回路班はモーターやバッテリー、各機器を繋ぐ配線、プリント基板の作成などドローンの電気に関わる部分を担当しています!
Cansatに使うドローンは重さや大きさの制約が多いため、電池は軽くて容量の大きいリポバッテリー、プロペラを回すモータは小型でも大きな回転数が得られるもの選定しました。

光センサ、測距センサなどの各センサやマイコンといった、必要な電子機器の実装・接続も回路の重要な仕事です。離れた機器同士は、圧着によって作成したコードを配線して繋げます。

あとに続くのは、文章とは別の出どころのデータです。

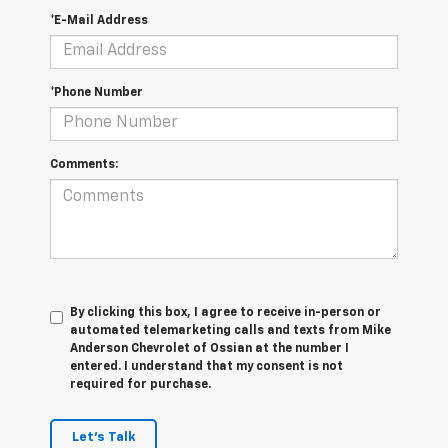
*E-Mail Address
*Phone Number
Comments:
By clicking this box, I agree to receive in-person or
automated telemarketing calls and texts from Mike
Anderson Chevrolet of Ossian at the number I
entered. I understand that my consent is not
required for purchase.
Let's Talk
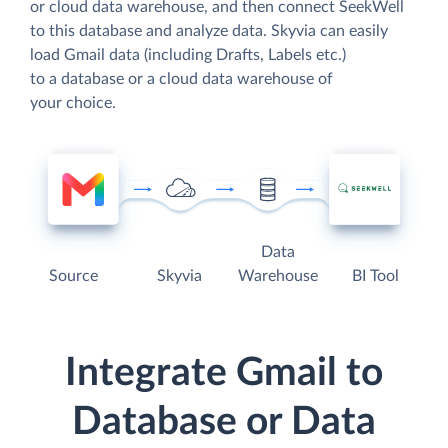
or cloud data warehouse, and then connect SeekWell
to this database and analyze data. Skyvia can easily
load Gmail data (including Drafts, Labels etc.)
to a database or a cloud data warehouse of
your choice.
Data
Source
Skyvia
Warehouse
BI Tool
Integrate Gmail to
Database or Data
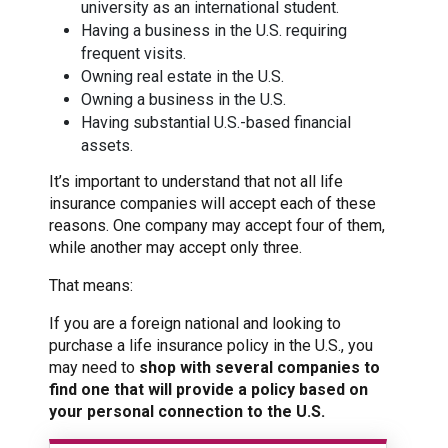
university as an international student.
Having a business in the U.S. requiring
frequent visits.
Owning real estate in the U.S.
Owning a business in the U.S.
Having substantial U.S.-based financial
assets.
It’s important to understand that not all life
insurance companies will accept each of these
reasons. One company may accept four of them,
while another may accept only three.
That means:
If you are a foreign national and looking to
purchase a life insurance policy in the U.S., you
may need to
shop with several companies to
find one that will provide a policy based on
your personal connection to the U.S.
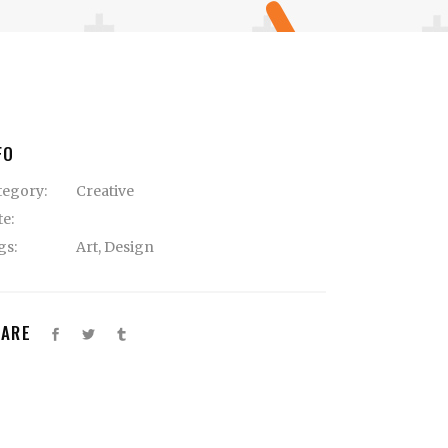
FO
tegory:
Creative
te:
gs:
Art
,
Design
HARE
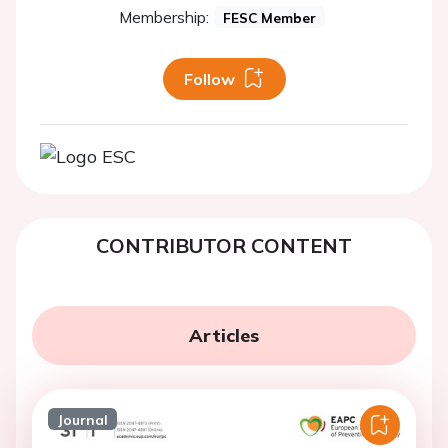
Membership:
FESC Member
Follow
CONTRIBUTOR CONTENT
Articles
Journal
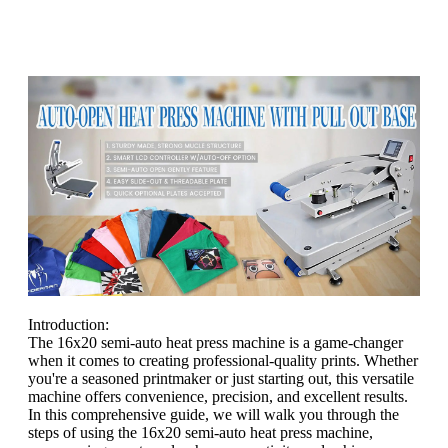
Introduction:
The 16x20 semi-auto heat press machine is a game-changer
when it comes to creating professional-quality prints. Whether
you're a seasoned printmaker or just starting out, this versatile
machine offers convenience, precision, and excellent results.
In this comprehensive guide, we will walk you through the
steps of using the 16x20 semi-auto heat press machine,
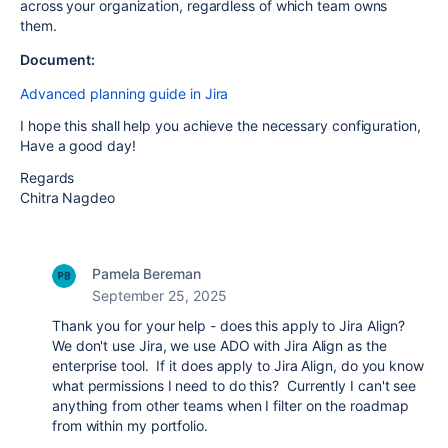
across your organization, regardless of which team owns
them.
Document:
Advanced planning guide in Jira
I hope this shall help you achieve the necessary configuration,
Have a good day!
Regards
Chitra Nagdeo
Pamela Bereman
September 25, 2025
Thank you for your help - does this apply to Jira Align?
We don't use Jira, we use ADO with Jira Align as the
enterprise tool. If it does apply to Jira Align, do you know
what permissions I need to do this? Currently I can't see
anything from other teams when I filter on the roadmap
from within my portfolio.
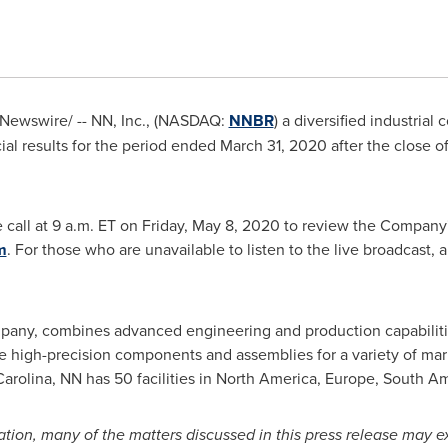
Newswire/ -- NN, Inc., (NASDAQ:
NNBR
) a diversified industria
cial results for the period ended
March 31, 2020
after the close o
call at 9 a.m. ET on
Friday, May 8, 2020
to review the Company's
m
. For those who are unavailable to listen to the live broadcast, a 
company, combines advanced engineering and production capabiliti
 high-precision components and assemblies for a variety of mark
Carolina
, NN has 50 facilities in
North America
,
Europe
,
South Am
mation, many of the matters discussed in this press release may e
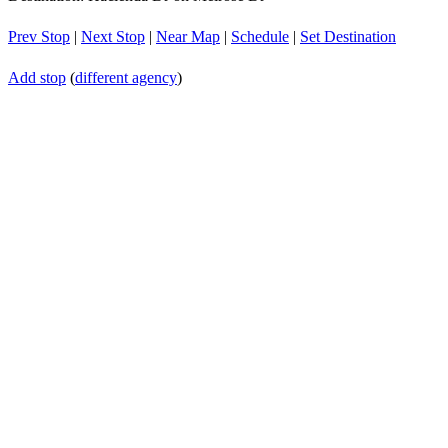
Prev Stop
|
Next Stop
|
Near Map
|
Schedule
|
Set Destination
Add stop
(
different agency
)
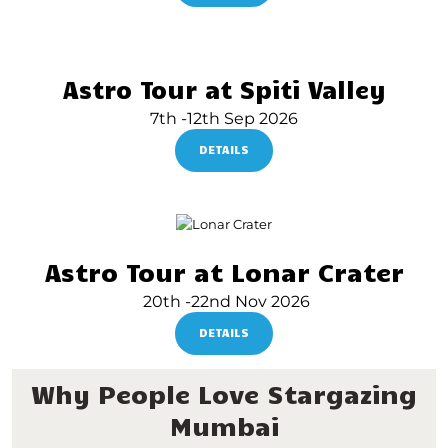
Astro Tour at Spiti Valley
7th -12th Sep 2026
DETAILS
Astro Tour at Lonar Crater
20th -22nd Nov 2026
DETAILS
Why People Love Stargazing
Mumbai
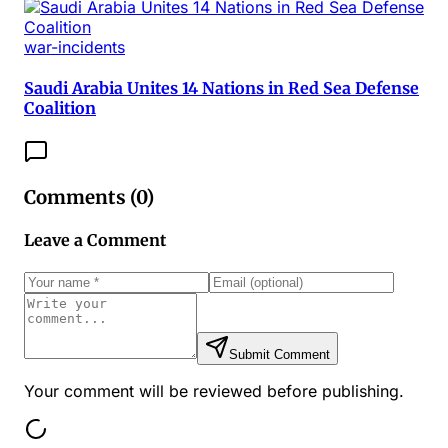
war-incidents
Saudi Arabia Unites 14 Nations in Red Sea Defense
Coalition
Comments (
0
)
Leave a Comment
Submit Comment
Your comment will be reviewed before publishing.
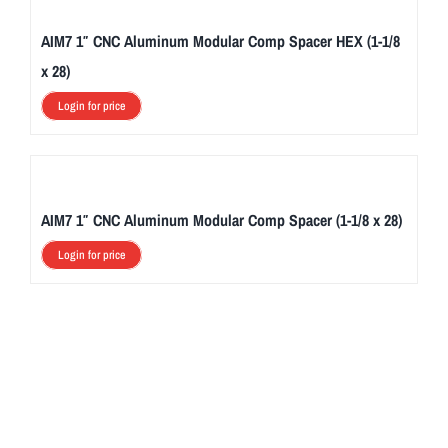
AIM7 1″ CNC Aluminum Modular Comp Spacer HEX (1-1/8
x 28)
Login for price
AIM7 1″ CNC Aluminum Modular Comp Spacer (1-1/8 x 28)
Login for price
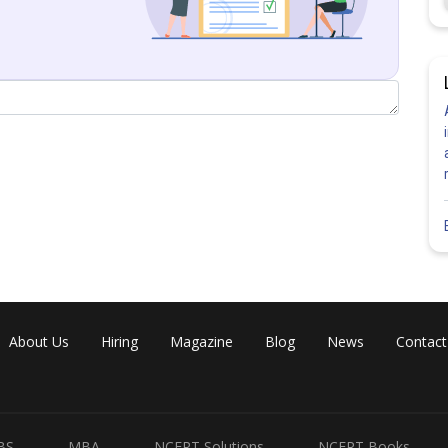
2)
About Us
Hiring
Magazine
Blog
News
Contact
BS
MBA
NCERT Solutions
NCERT Books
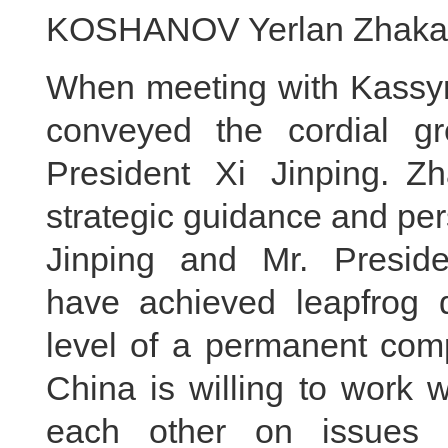
KOSHANOV Yerlan Zhakano
When meeting with Kassym-
conveyed the cordial g
President Xi Jinping. Z
strategic guidance and per
Jinping and Mr. Preside
have achieved leapfrog 
level of a permanent comp
China is willing to work 
each other on issues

近くにある機器同士はプリント基板を印刷し、そこに各機器をはんだ付けすることで回路を組みます。プリント基板とは、パソコン上で機器の配線や配置を決め、基板加工機を使って銅板を削って作る基板です。

ドローンの展開、飛行には安定した電気系が不可欠です。細かい作業が多いですが、軽くて小さくかつ信頼性の高い回路を目指し、試行錯誤しながら開発を進めました。

制御

機体の制御にはフライトコントローラーであるPixhawkとコンパニオンコンピューターのraspberry pi zero2Wを用いています。機体の姿勢角推定や姿勢安定化、位置制御などはオープンソースのマルチコプター制御用ファームウェアであるpx4で行っています。そうした内部の制御をしてくれるpixhawkに対して、raspberry piは、どこに行ってほしいのか、いつ飛行を開始するのかを指示する司令塔の役割を果たしています。これによってpx4のみでは実現できない複雑な飛行シーケンスを可能としています。

また、raspberry piは光センサの値を読み取って機体が展開したか否かを検知し飛行開始の命令を送ったり、遠距離無線通信を可能とするLoRAモジュールと接続して現在の機体の位置情報を地上に送信したりといった役割も果たしています。

内部の制御はpx4に任せる形となるためそのブラックボックスの中身を理解することに大変苦しんだほか、確実にパラシュートから分離して飛行を開始するためのアルゴリズムや効率的な試験飛行を実現するためのツール(実機を用いず動作確認をするためのsoftware in the loopシミュレータやSSH接続しながらの開発を効率化するtmux等)の導入などを工夫しました。

ケース

ケースには2つの目的があります
1. 小さく収納したドローンを展開させる
ドローンは4つのアームが折りたたんだ状態で収納されているため、アームを展開させる必要があります。パラシュートが開傘する時の衝撃を利用してケースに取り付けられているかんぬきを抜き、アームが展開する、という方式を取りました。
2. パラシュートと機体を分離させる
パラシュートが機体に接続されたまま飛行すると、パラシュートと機体が絡まってしまうので、機体が飛び立つタイミングで分離させることが必要です。適切なタイミングでギアドモーターをまわし、かんぬきを抜き分離させる、という方式を取りました。「適切なタイミング」は、ロケットから投下された時の明るさの違いを、光センサを用いることで検知して設定しています。分離してドローンが飛び立った直後に衝突しないように、または早く分離をしすぎてドローンが落下することのないように、実験を繰り返して待機時間を適切に設定しました。

パラシュート

ドローンを上空3kmから投下するにあたって、自由落下からの飛行では高リスクであるため、パラシュートの存在は必要不可欠です。
パラシュートの形状は、風を通すことで降下を安定化できるスピルホール型を選択しました。
空中で安定した飛行開始をすること、及び飛行開始したドローンと分離されたケースの衝突を防ぐことを目的として、飛行試験において終端速度の測定をし、サイズ調整を重ねてきました。
また、パラシュート内部に糸を通すことによって100km/hを超える速度で動くロケットから投下される際の開傘衝撃にも耐えられると想定しています。